Effects of paramagnetic cations on the nonexponential spin-lattice relaxation of rare spin nuclei in solids

Abstract

Nonexponential spin-lattice relaxation is often observed for rare spin nuclei in the solid state. Deviation from single-component decay may be amplified by the coupling of rare spin nuclei to paramagnetic centers. Nonexponential spin-lattice relaxation was observed in derivatized silica gels resins. This phenomenon was localized and enhanced when paramagnetic transition metal cations were bound to surface functional groups. A stretched exponential analysis method was determined to be robust in fitting nonexponential relaxation curves for silica gels both with and without bound paramagnetic ions. Spin-lattice relaxation rates ( T 1 −1) for functional group nuclei increased as a function of percent surface coverage with metal ion. The magnitude of the relaxation rate increase was dependent upon internuclear distances from the paramagnetic center.

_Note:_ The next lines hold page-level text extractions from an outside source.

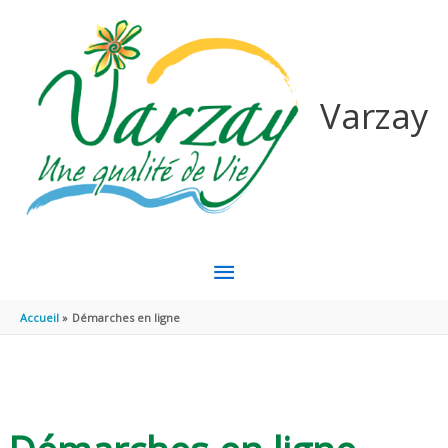
Aller au contenu
Aller au pied de page
Varzay
MENU
PRINCIPAL
Accueil
Démarches en ligne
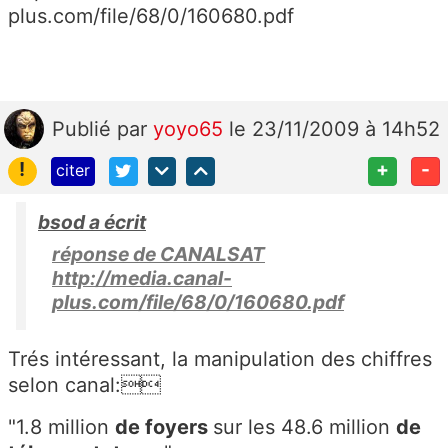
plus.com/file/68/0/160680.pdf
Publié
par
yoyo65
le 23/11/2009 à 14h52
!
+
-
citer
bsod a écrit
réponse de CANALSAT
http://media.canal-
plus.com/file/68/0/160680.pdf
Trés intéressant, la manipulation des chiffres
selon canal:
"1.8 million
de foyers
sur les 48.6 million
de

At low surface coverages, a semi-random distribution of paramagnetic centers increased the degree of stretching of spin-lattice relaxation decays, as measured by decreases in the calculated stretching parameter β. At higher surface coverages, calculated β values reached a limiting value, indicating that while the spin-diffusion mechanism in metal-ex-changed silica gels is restricted, it is not completely diminished.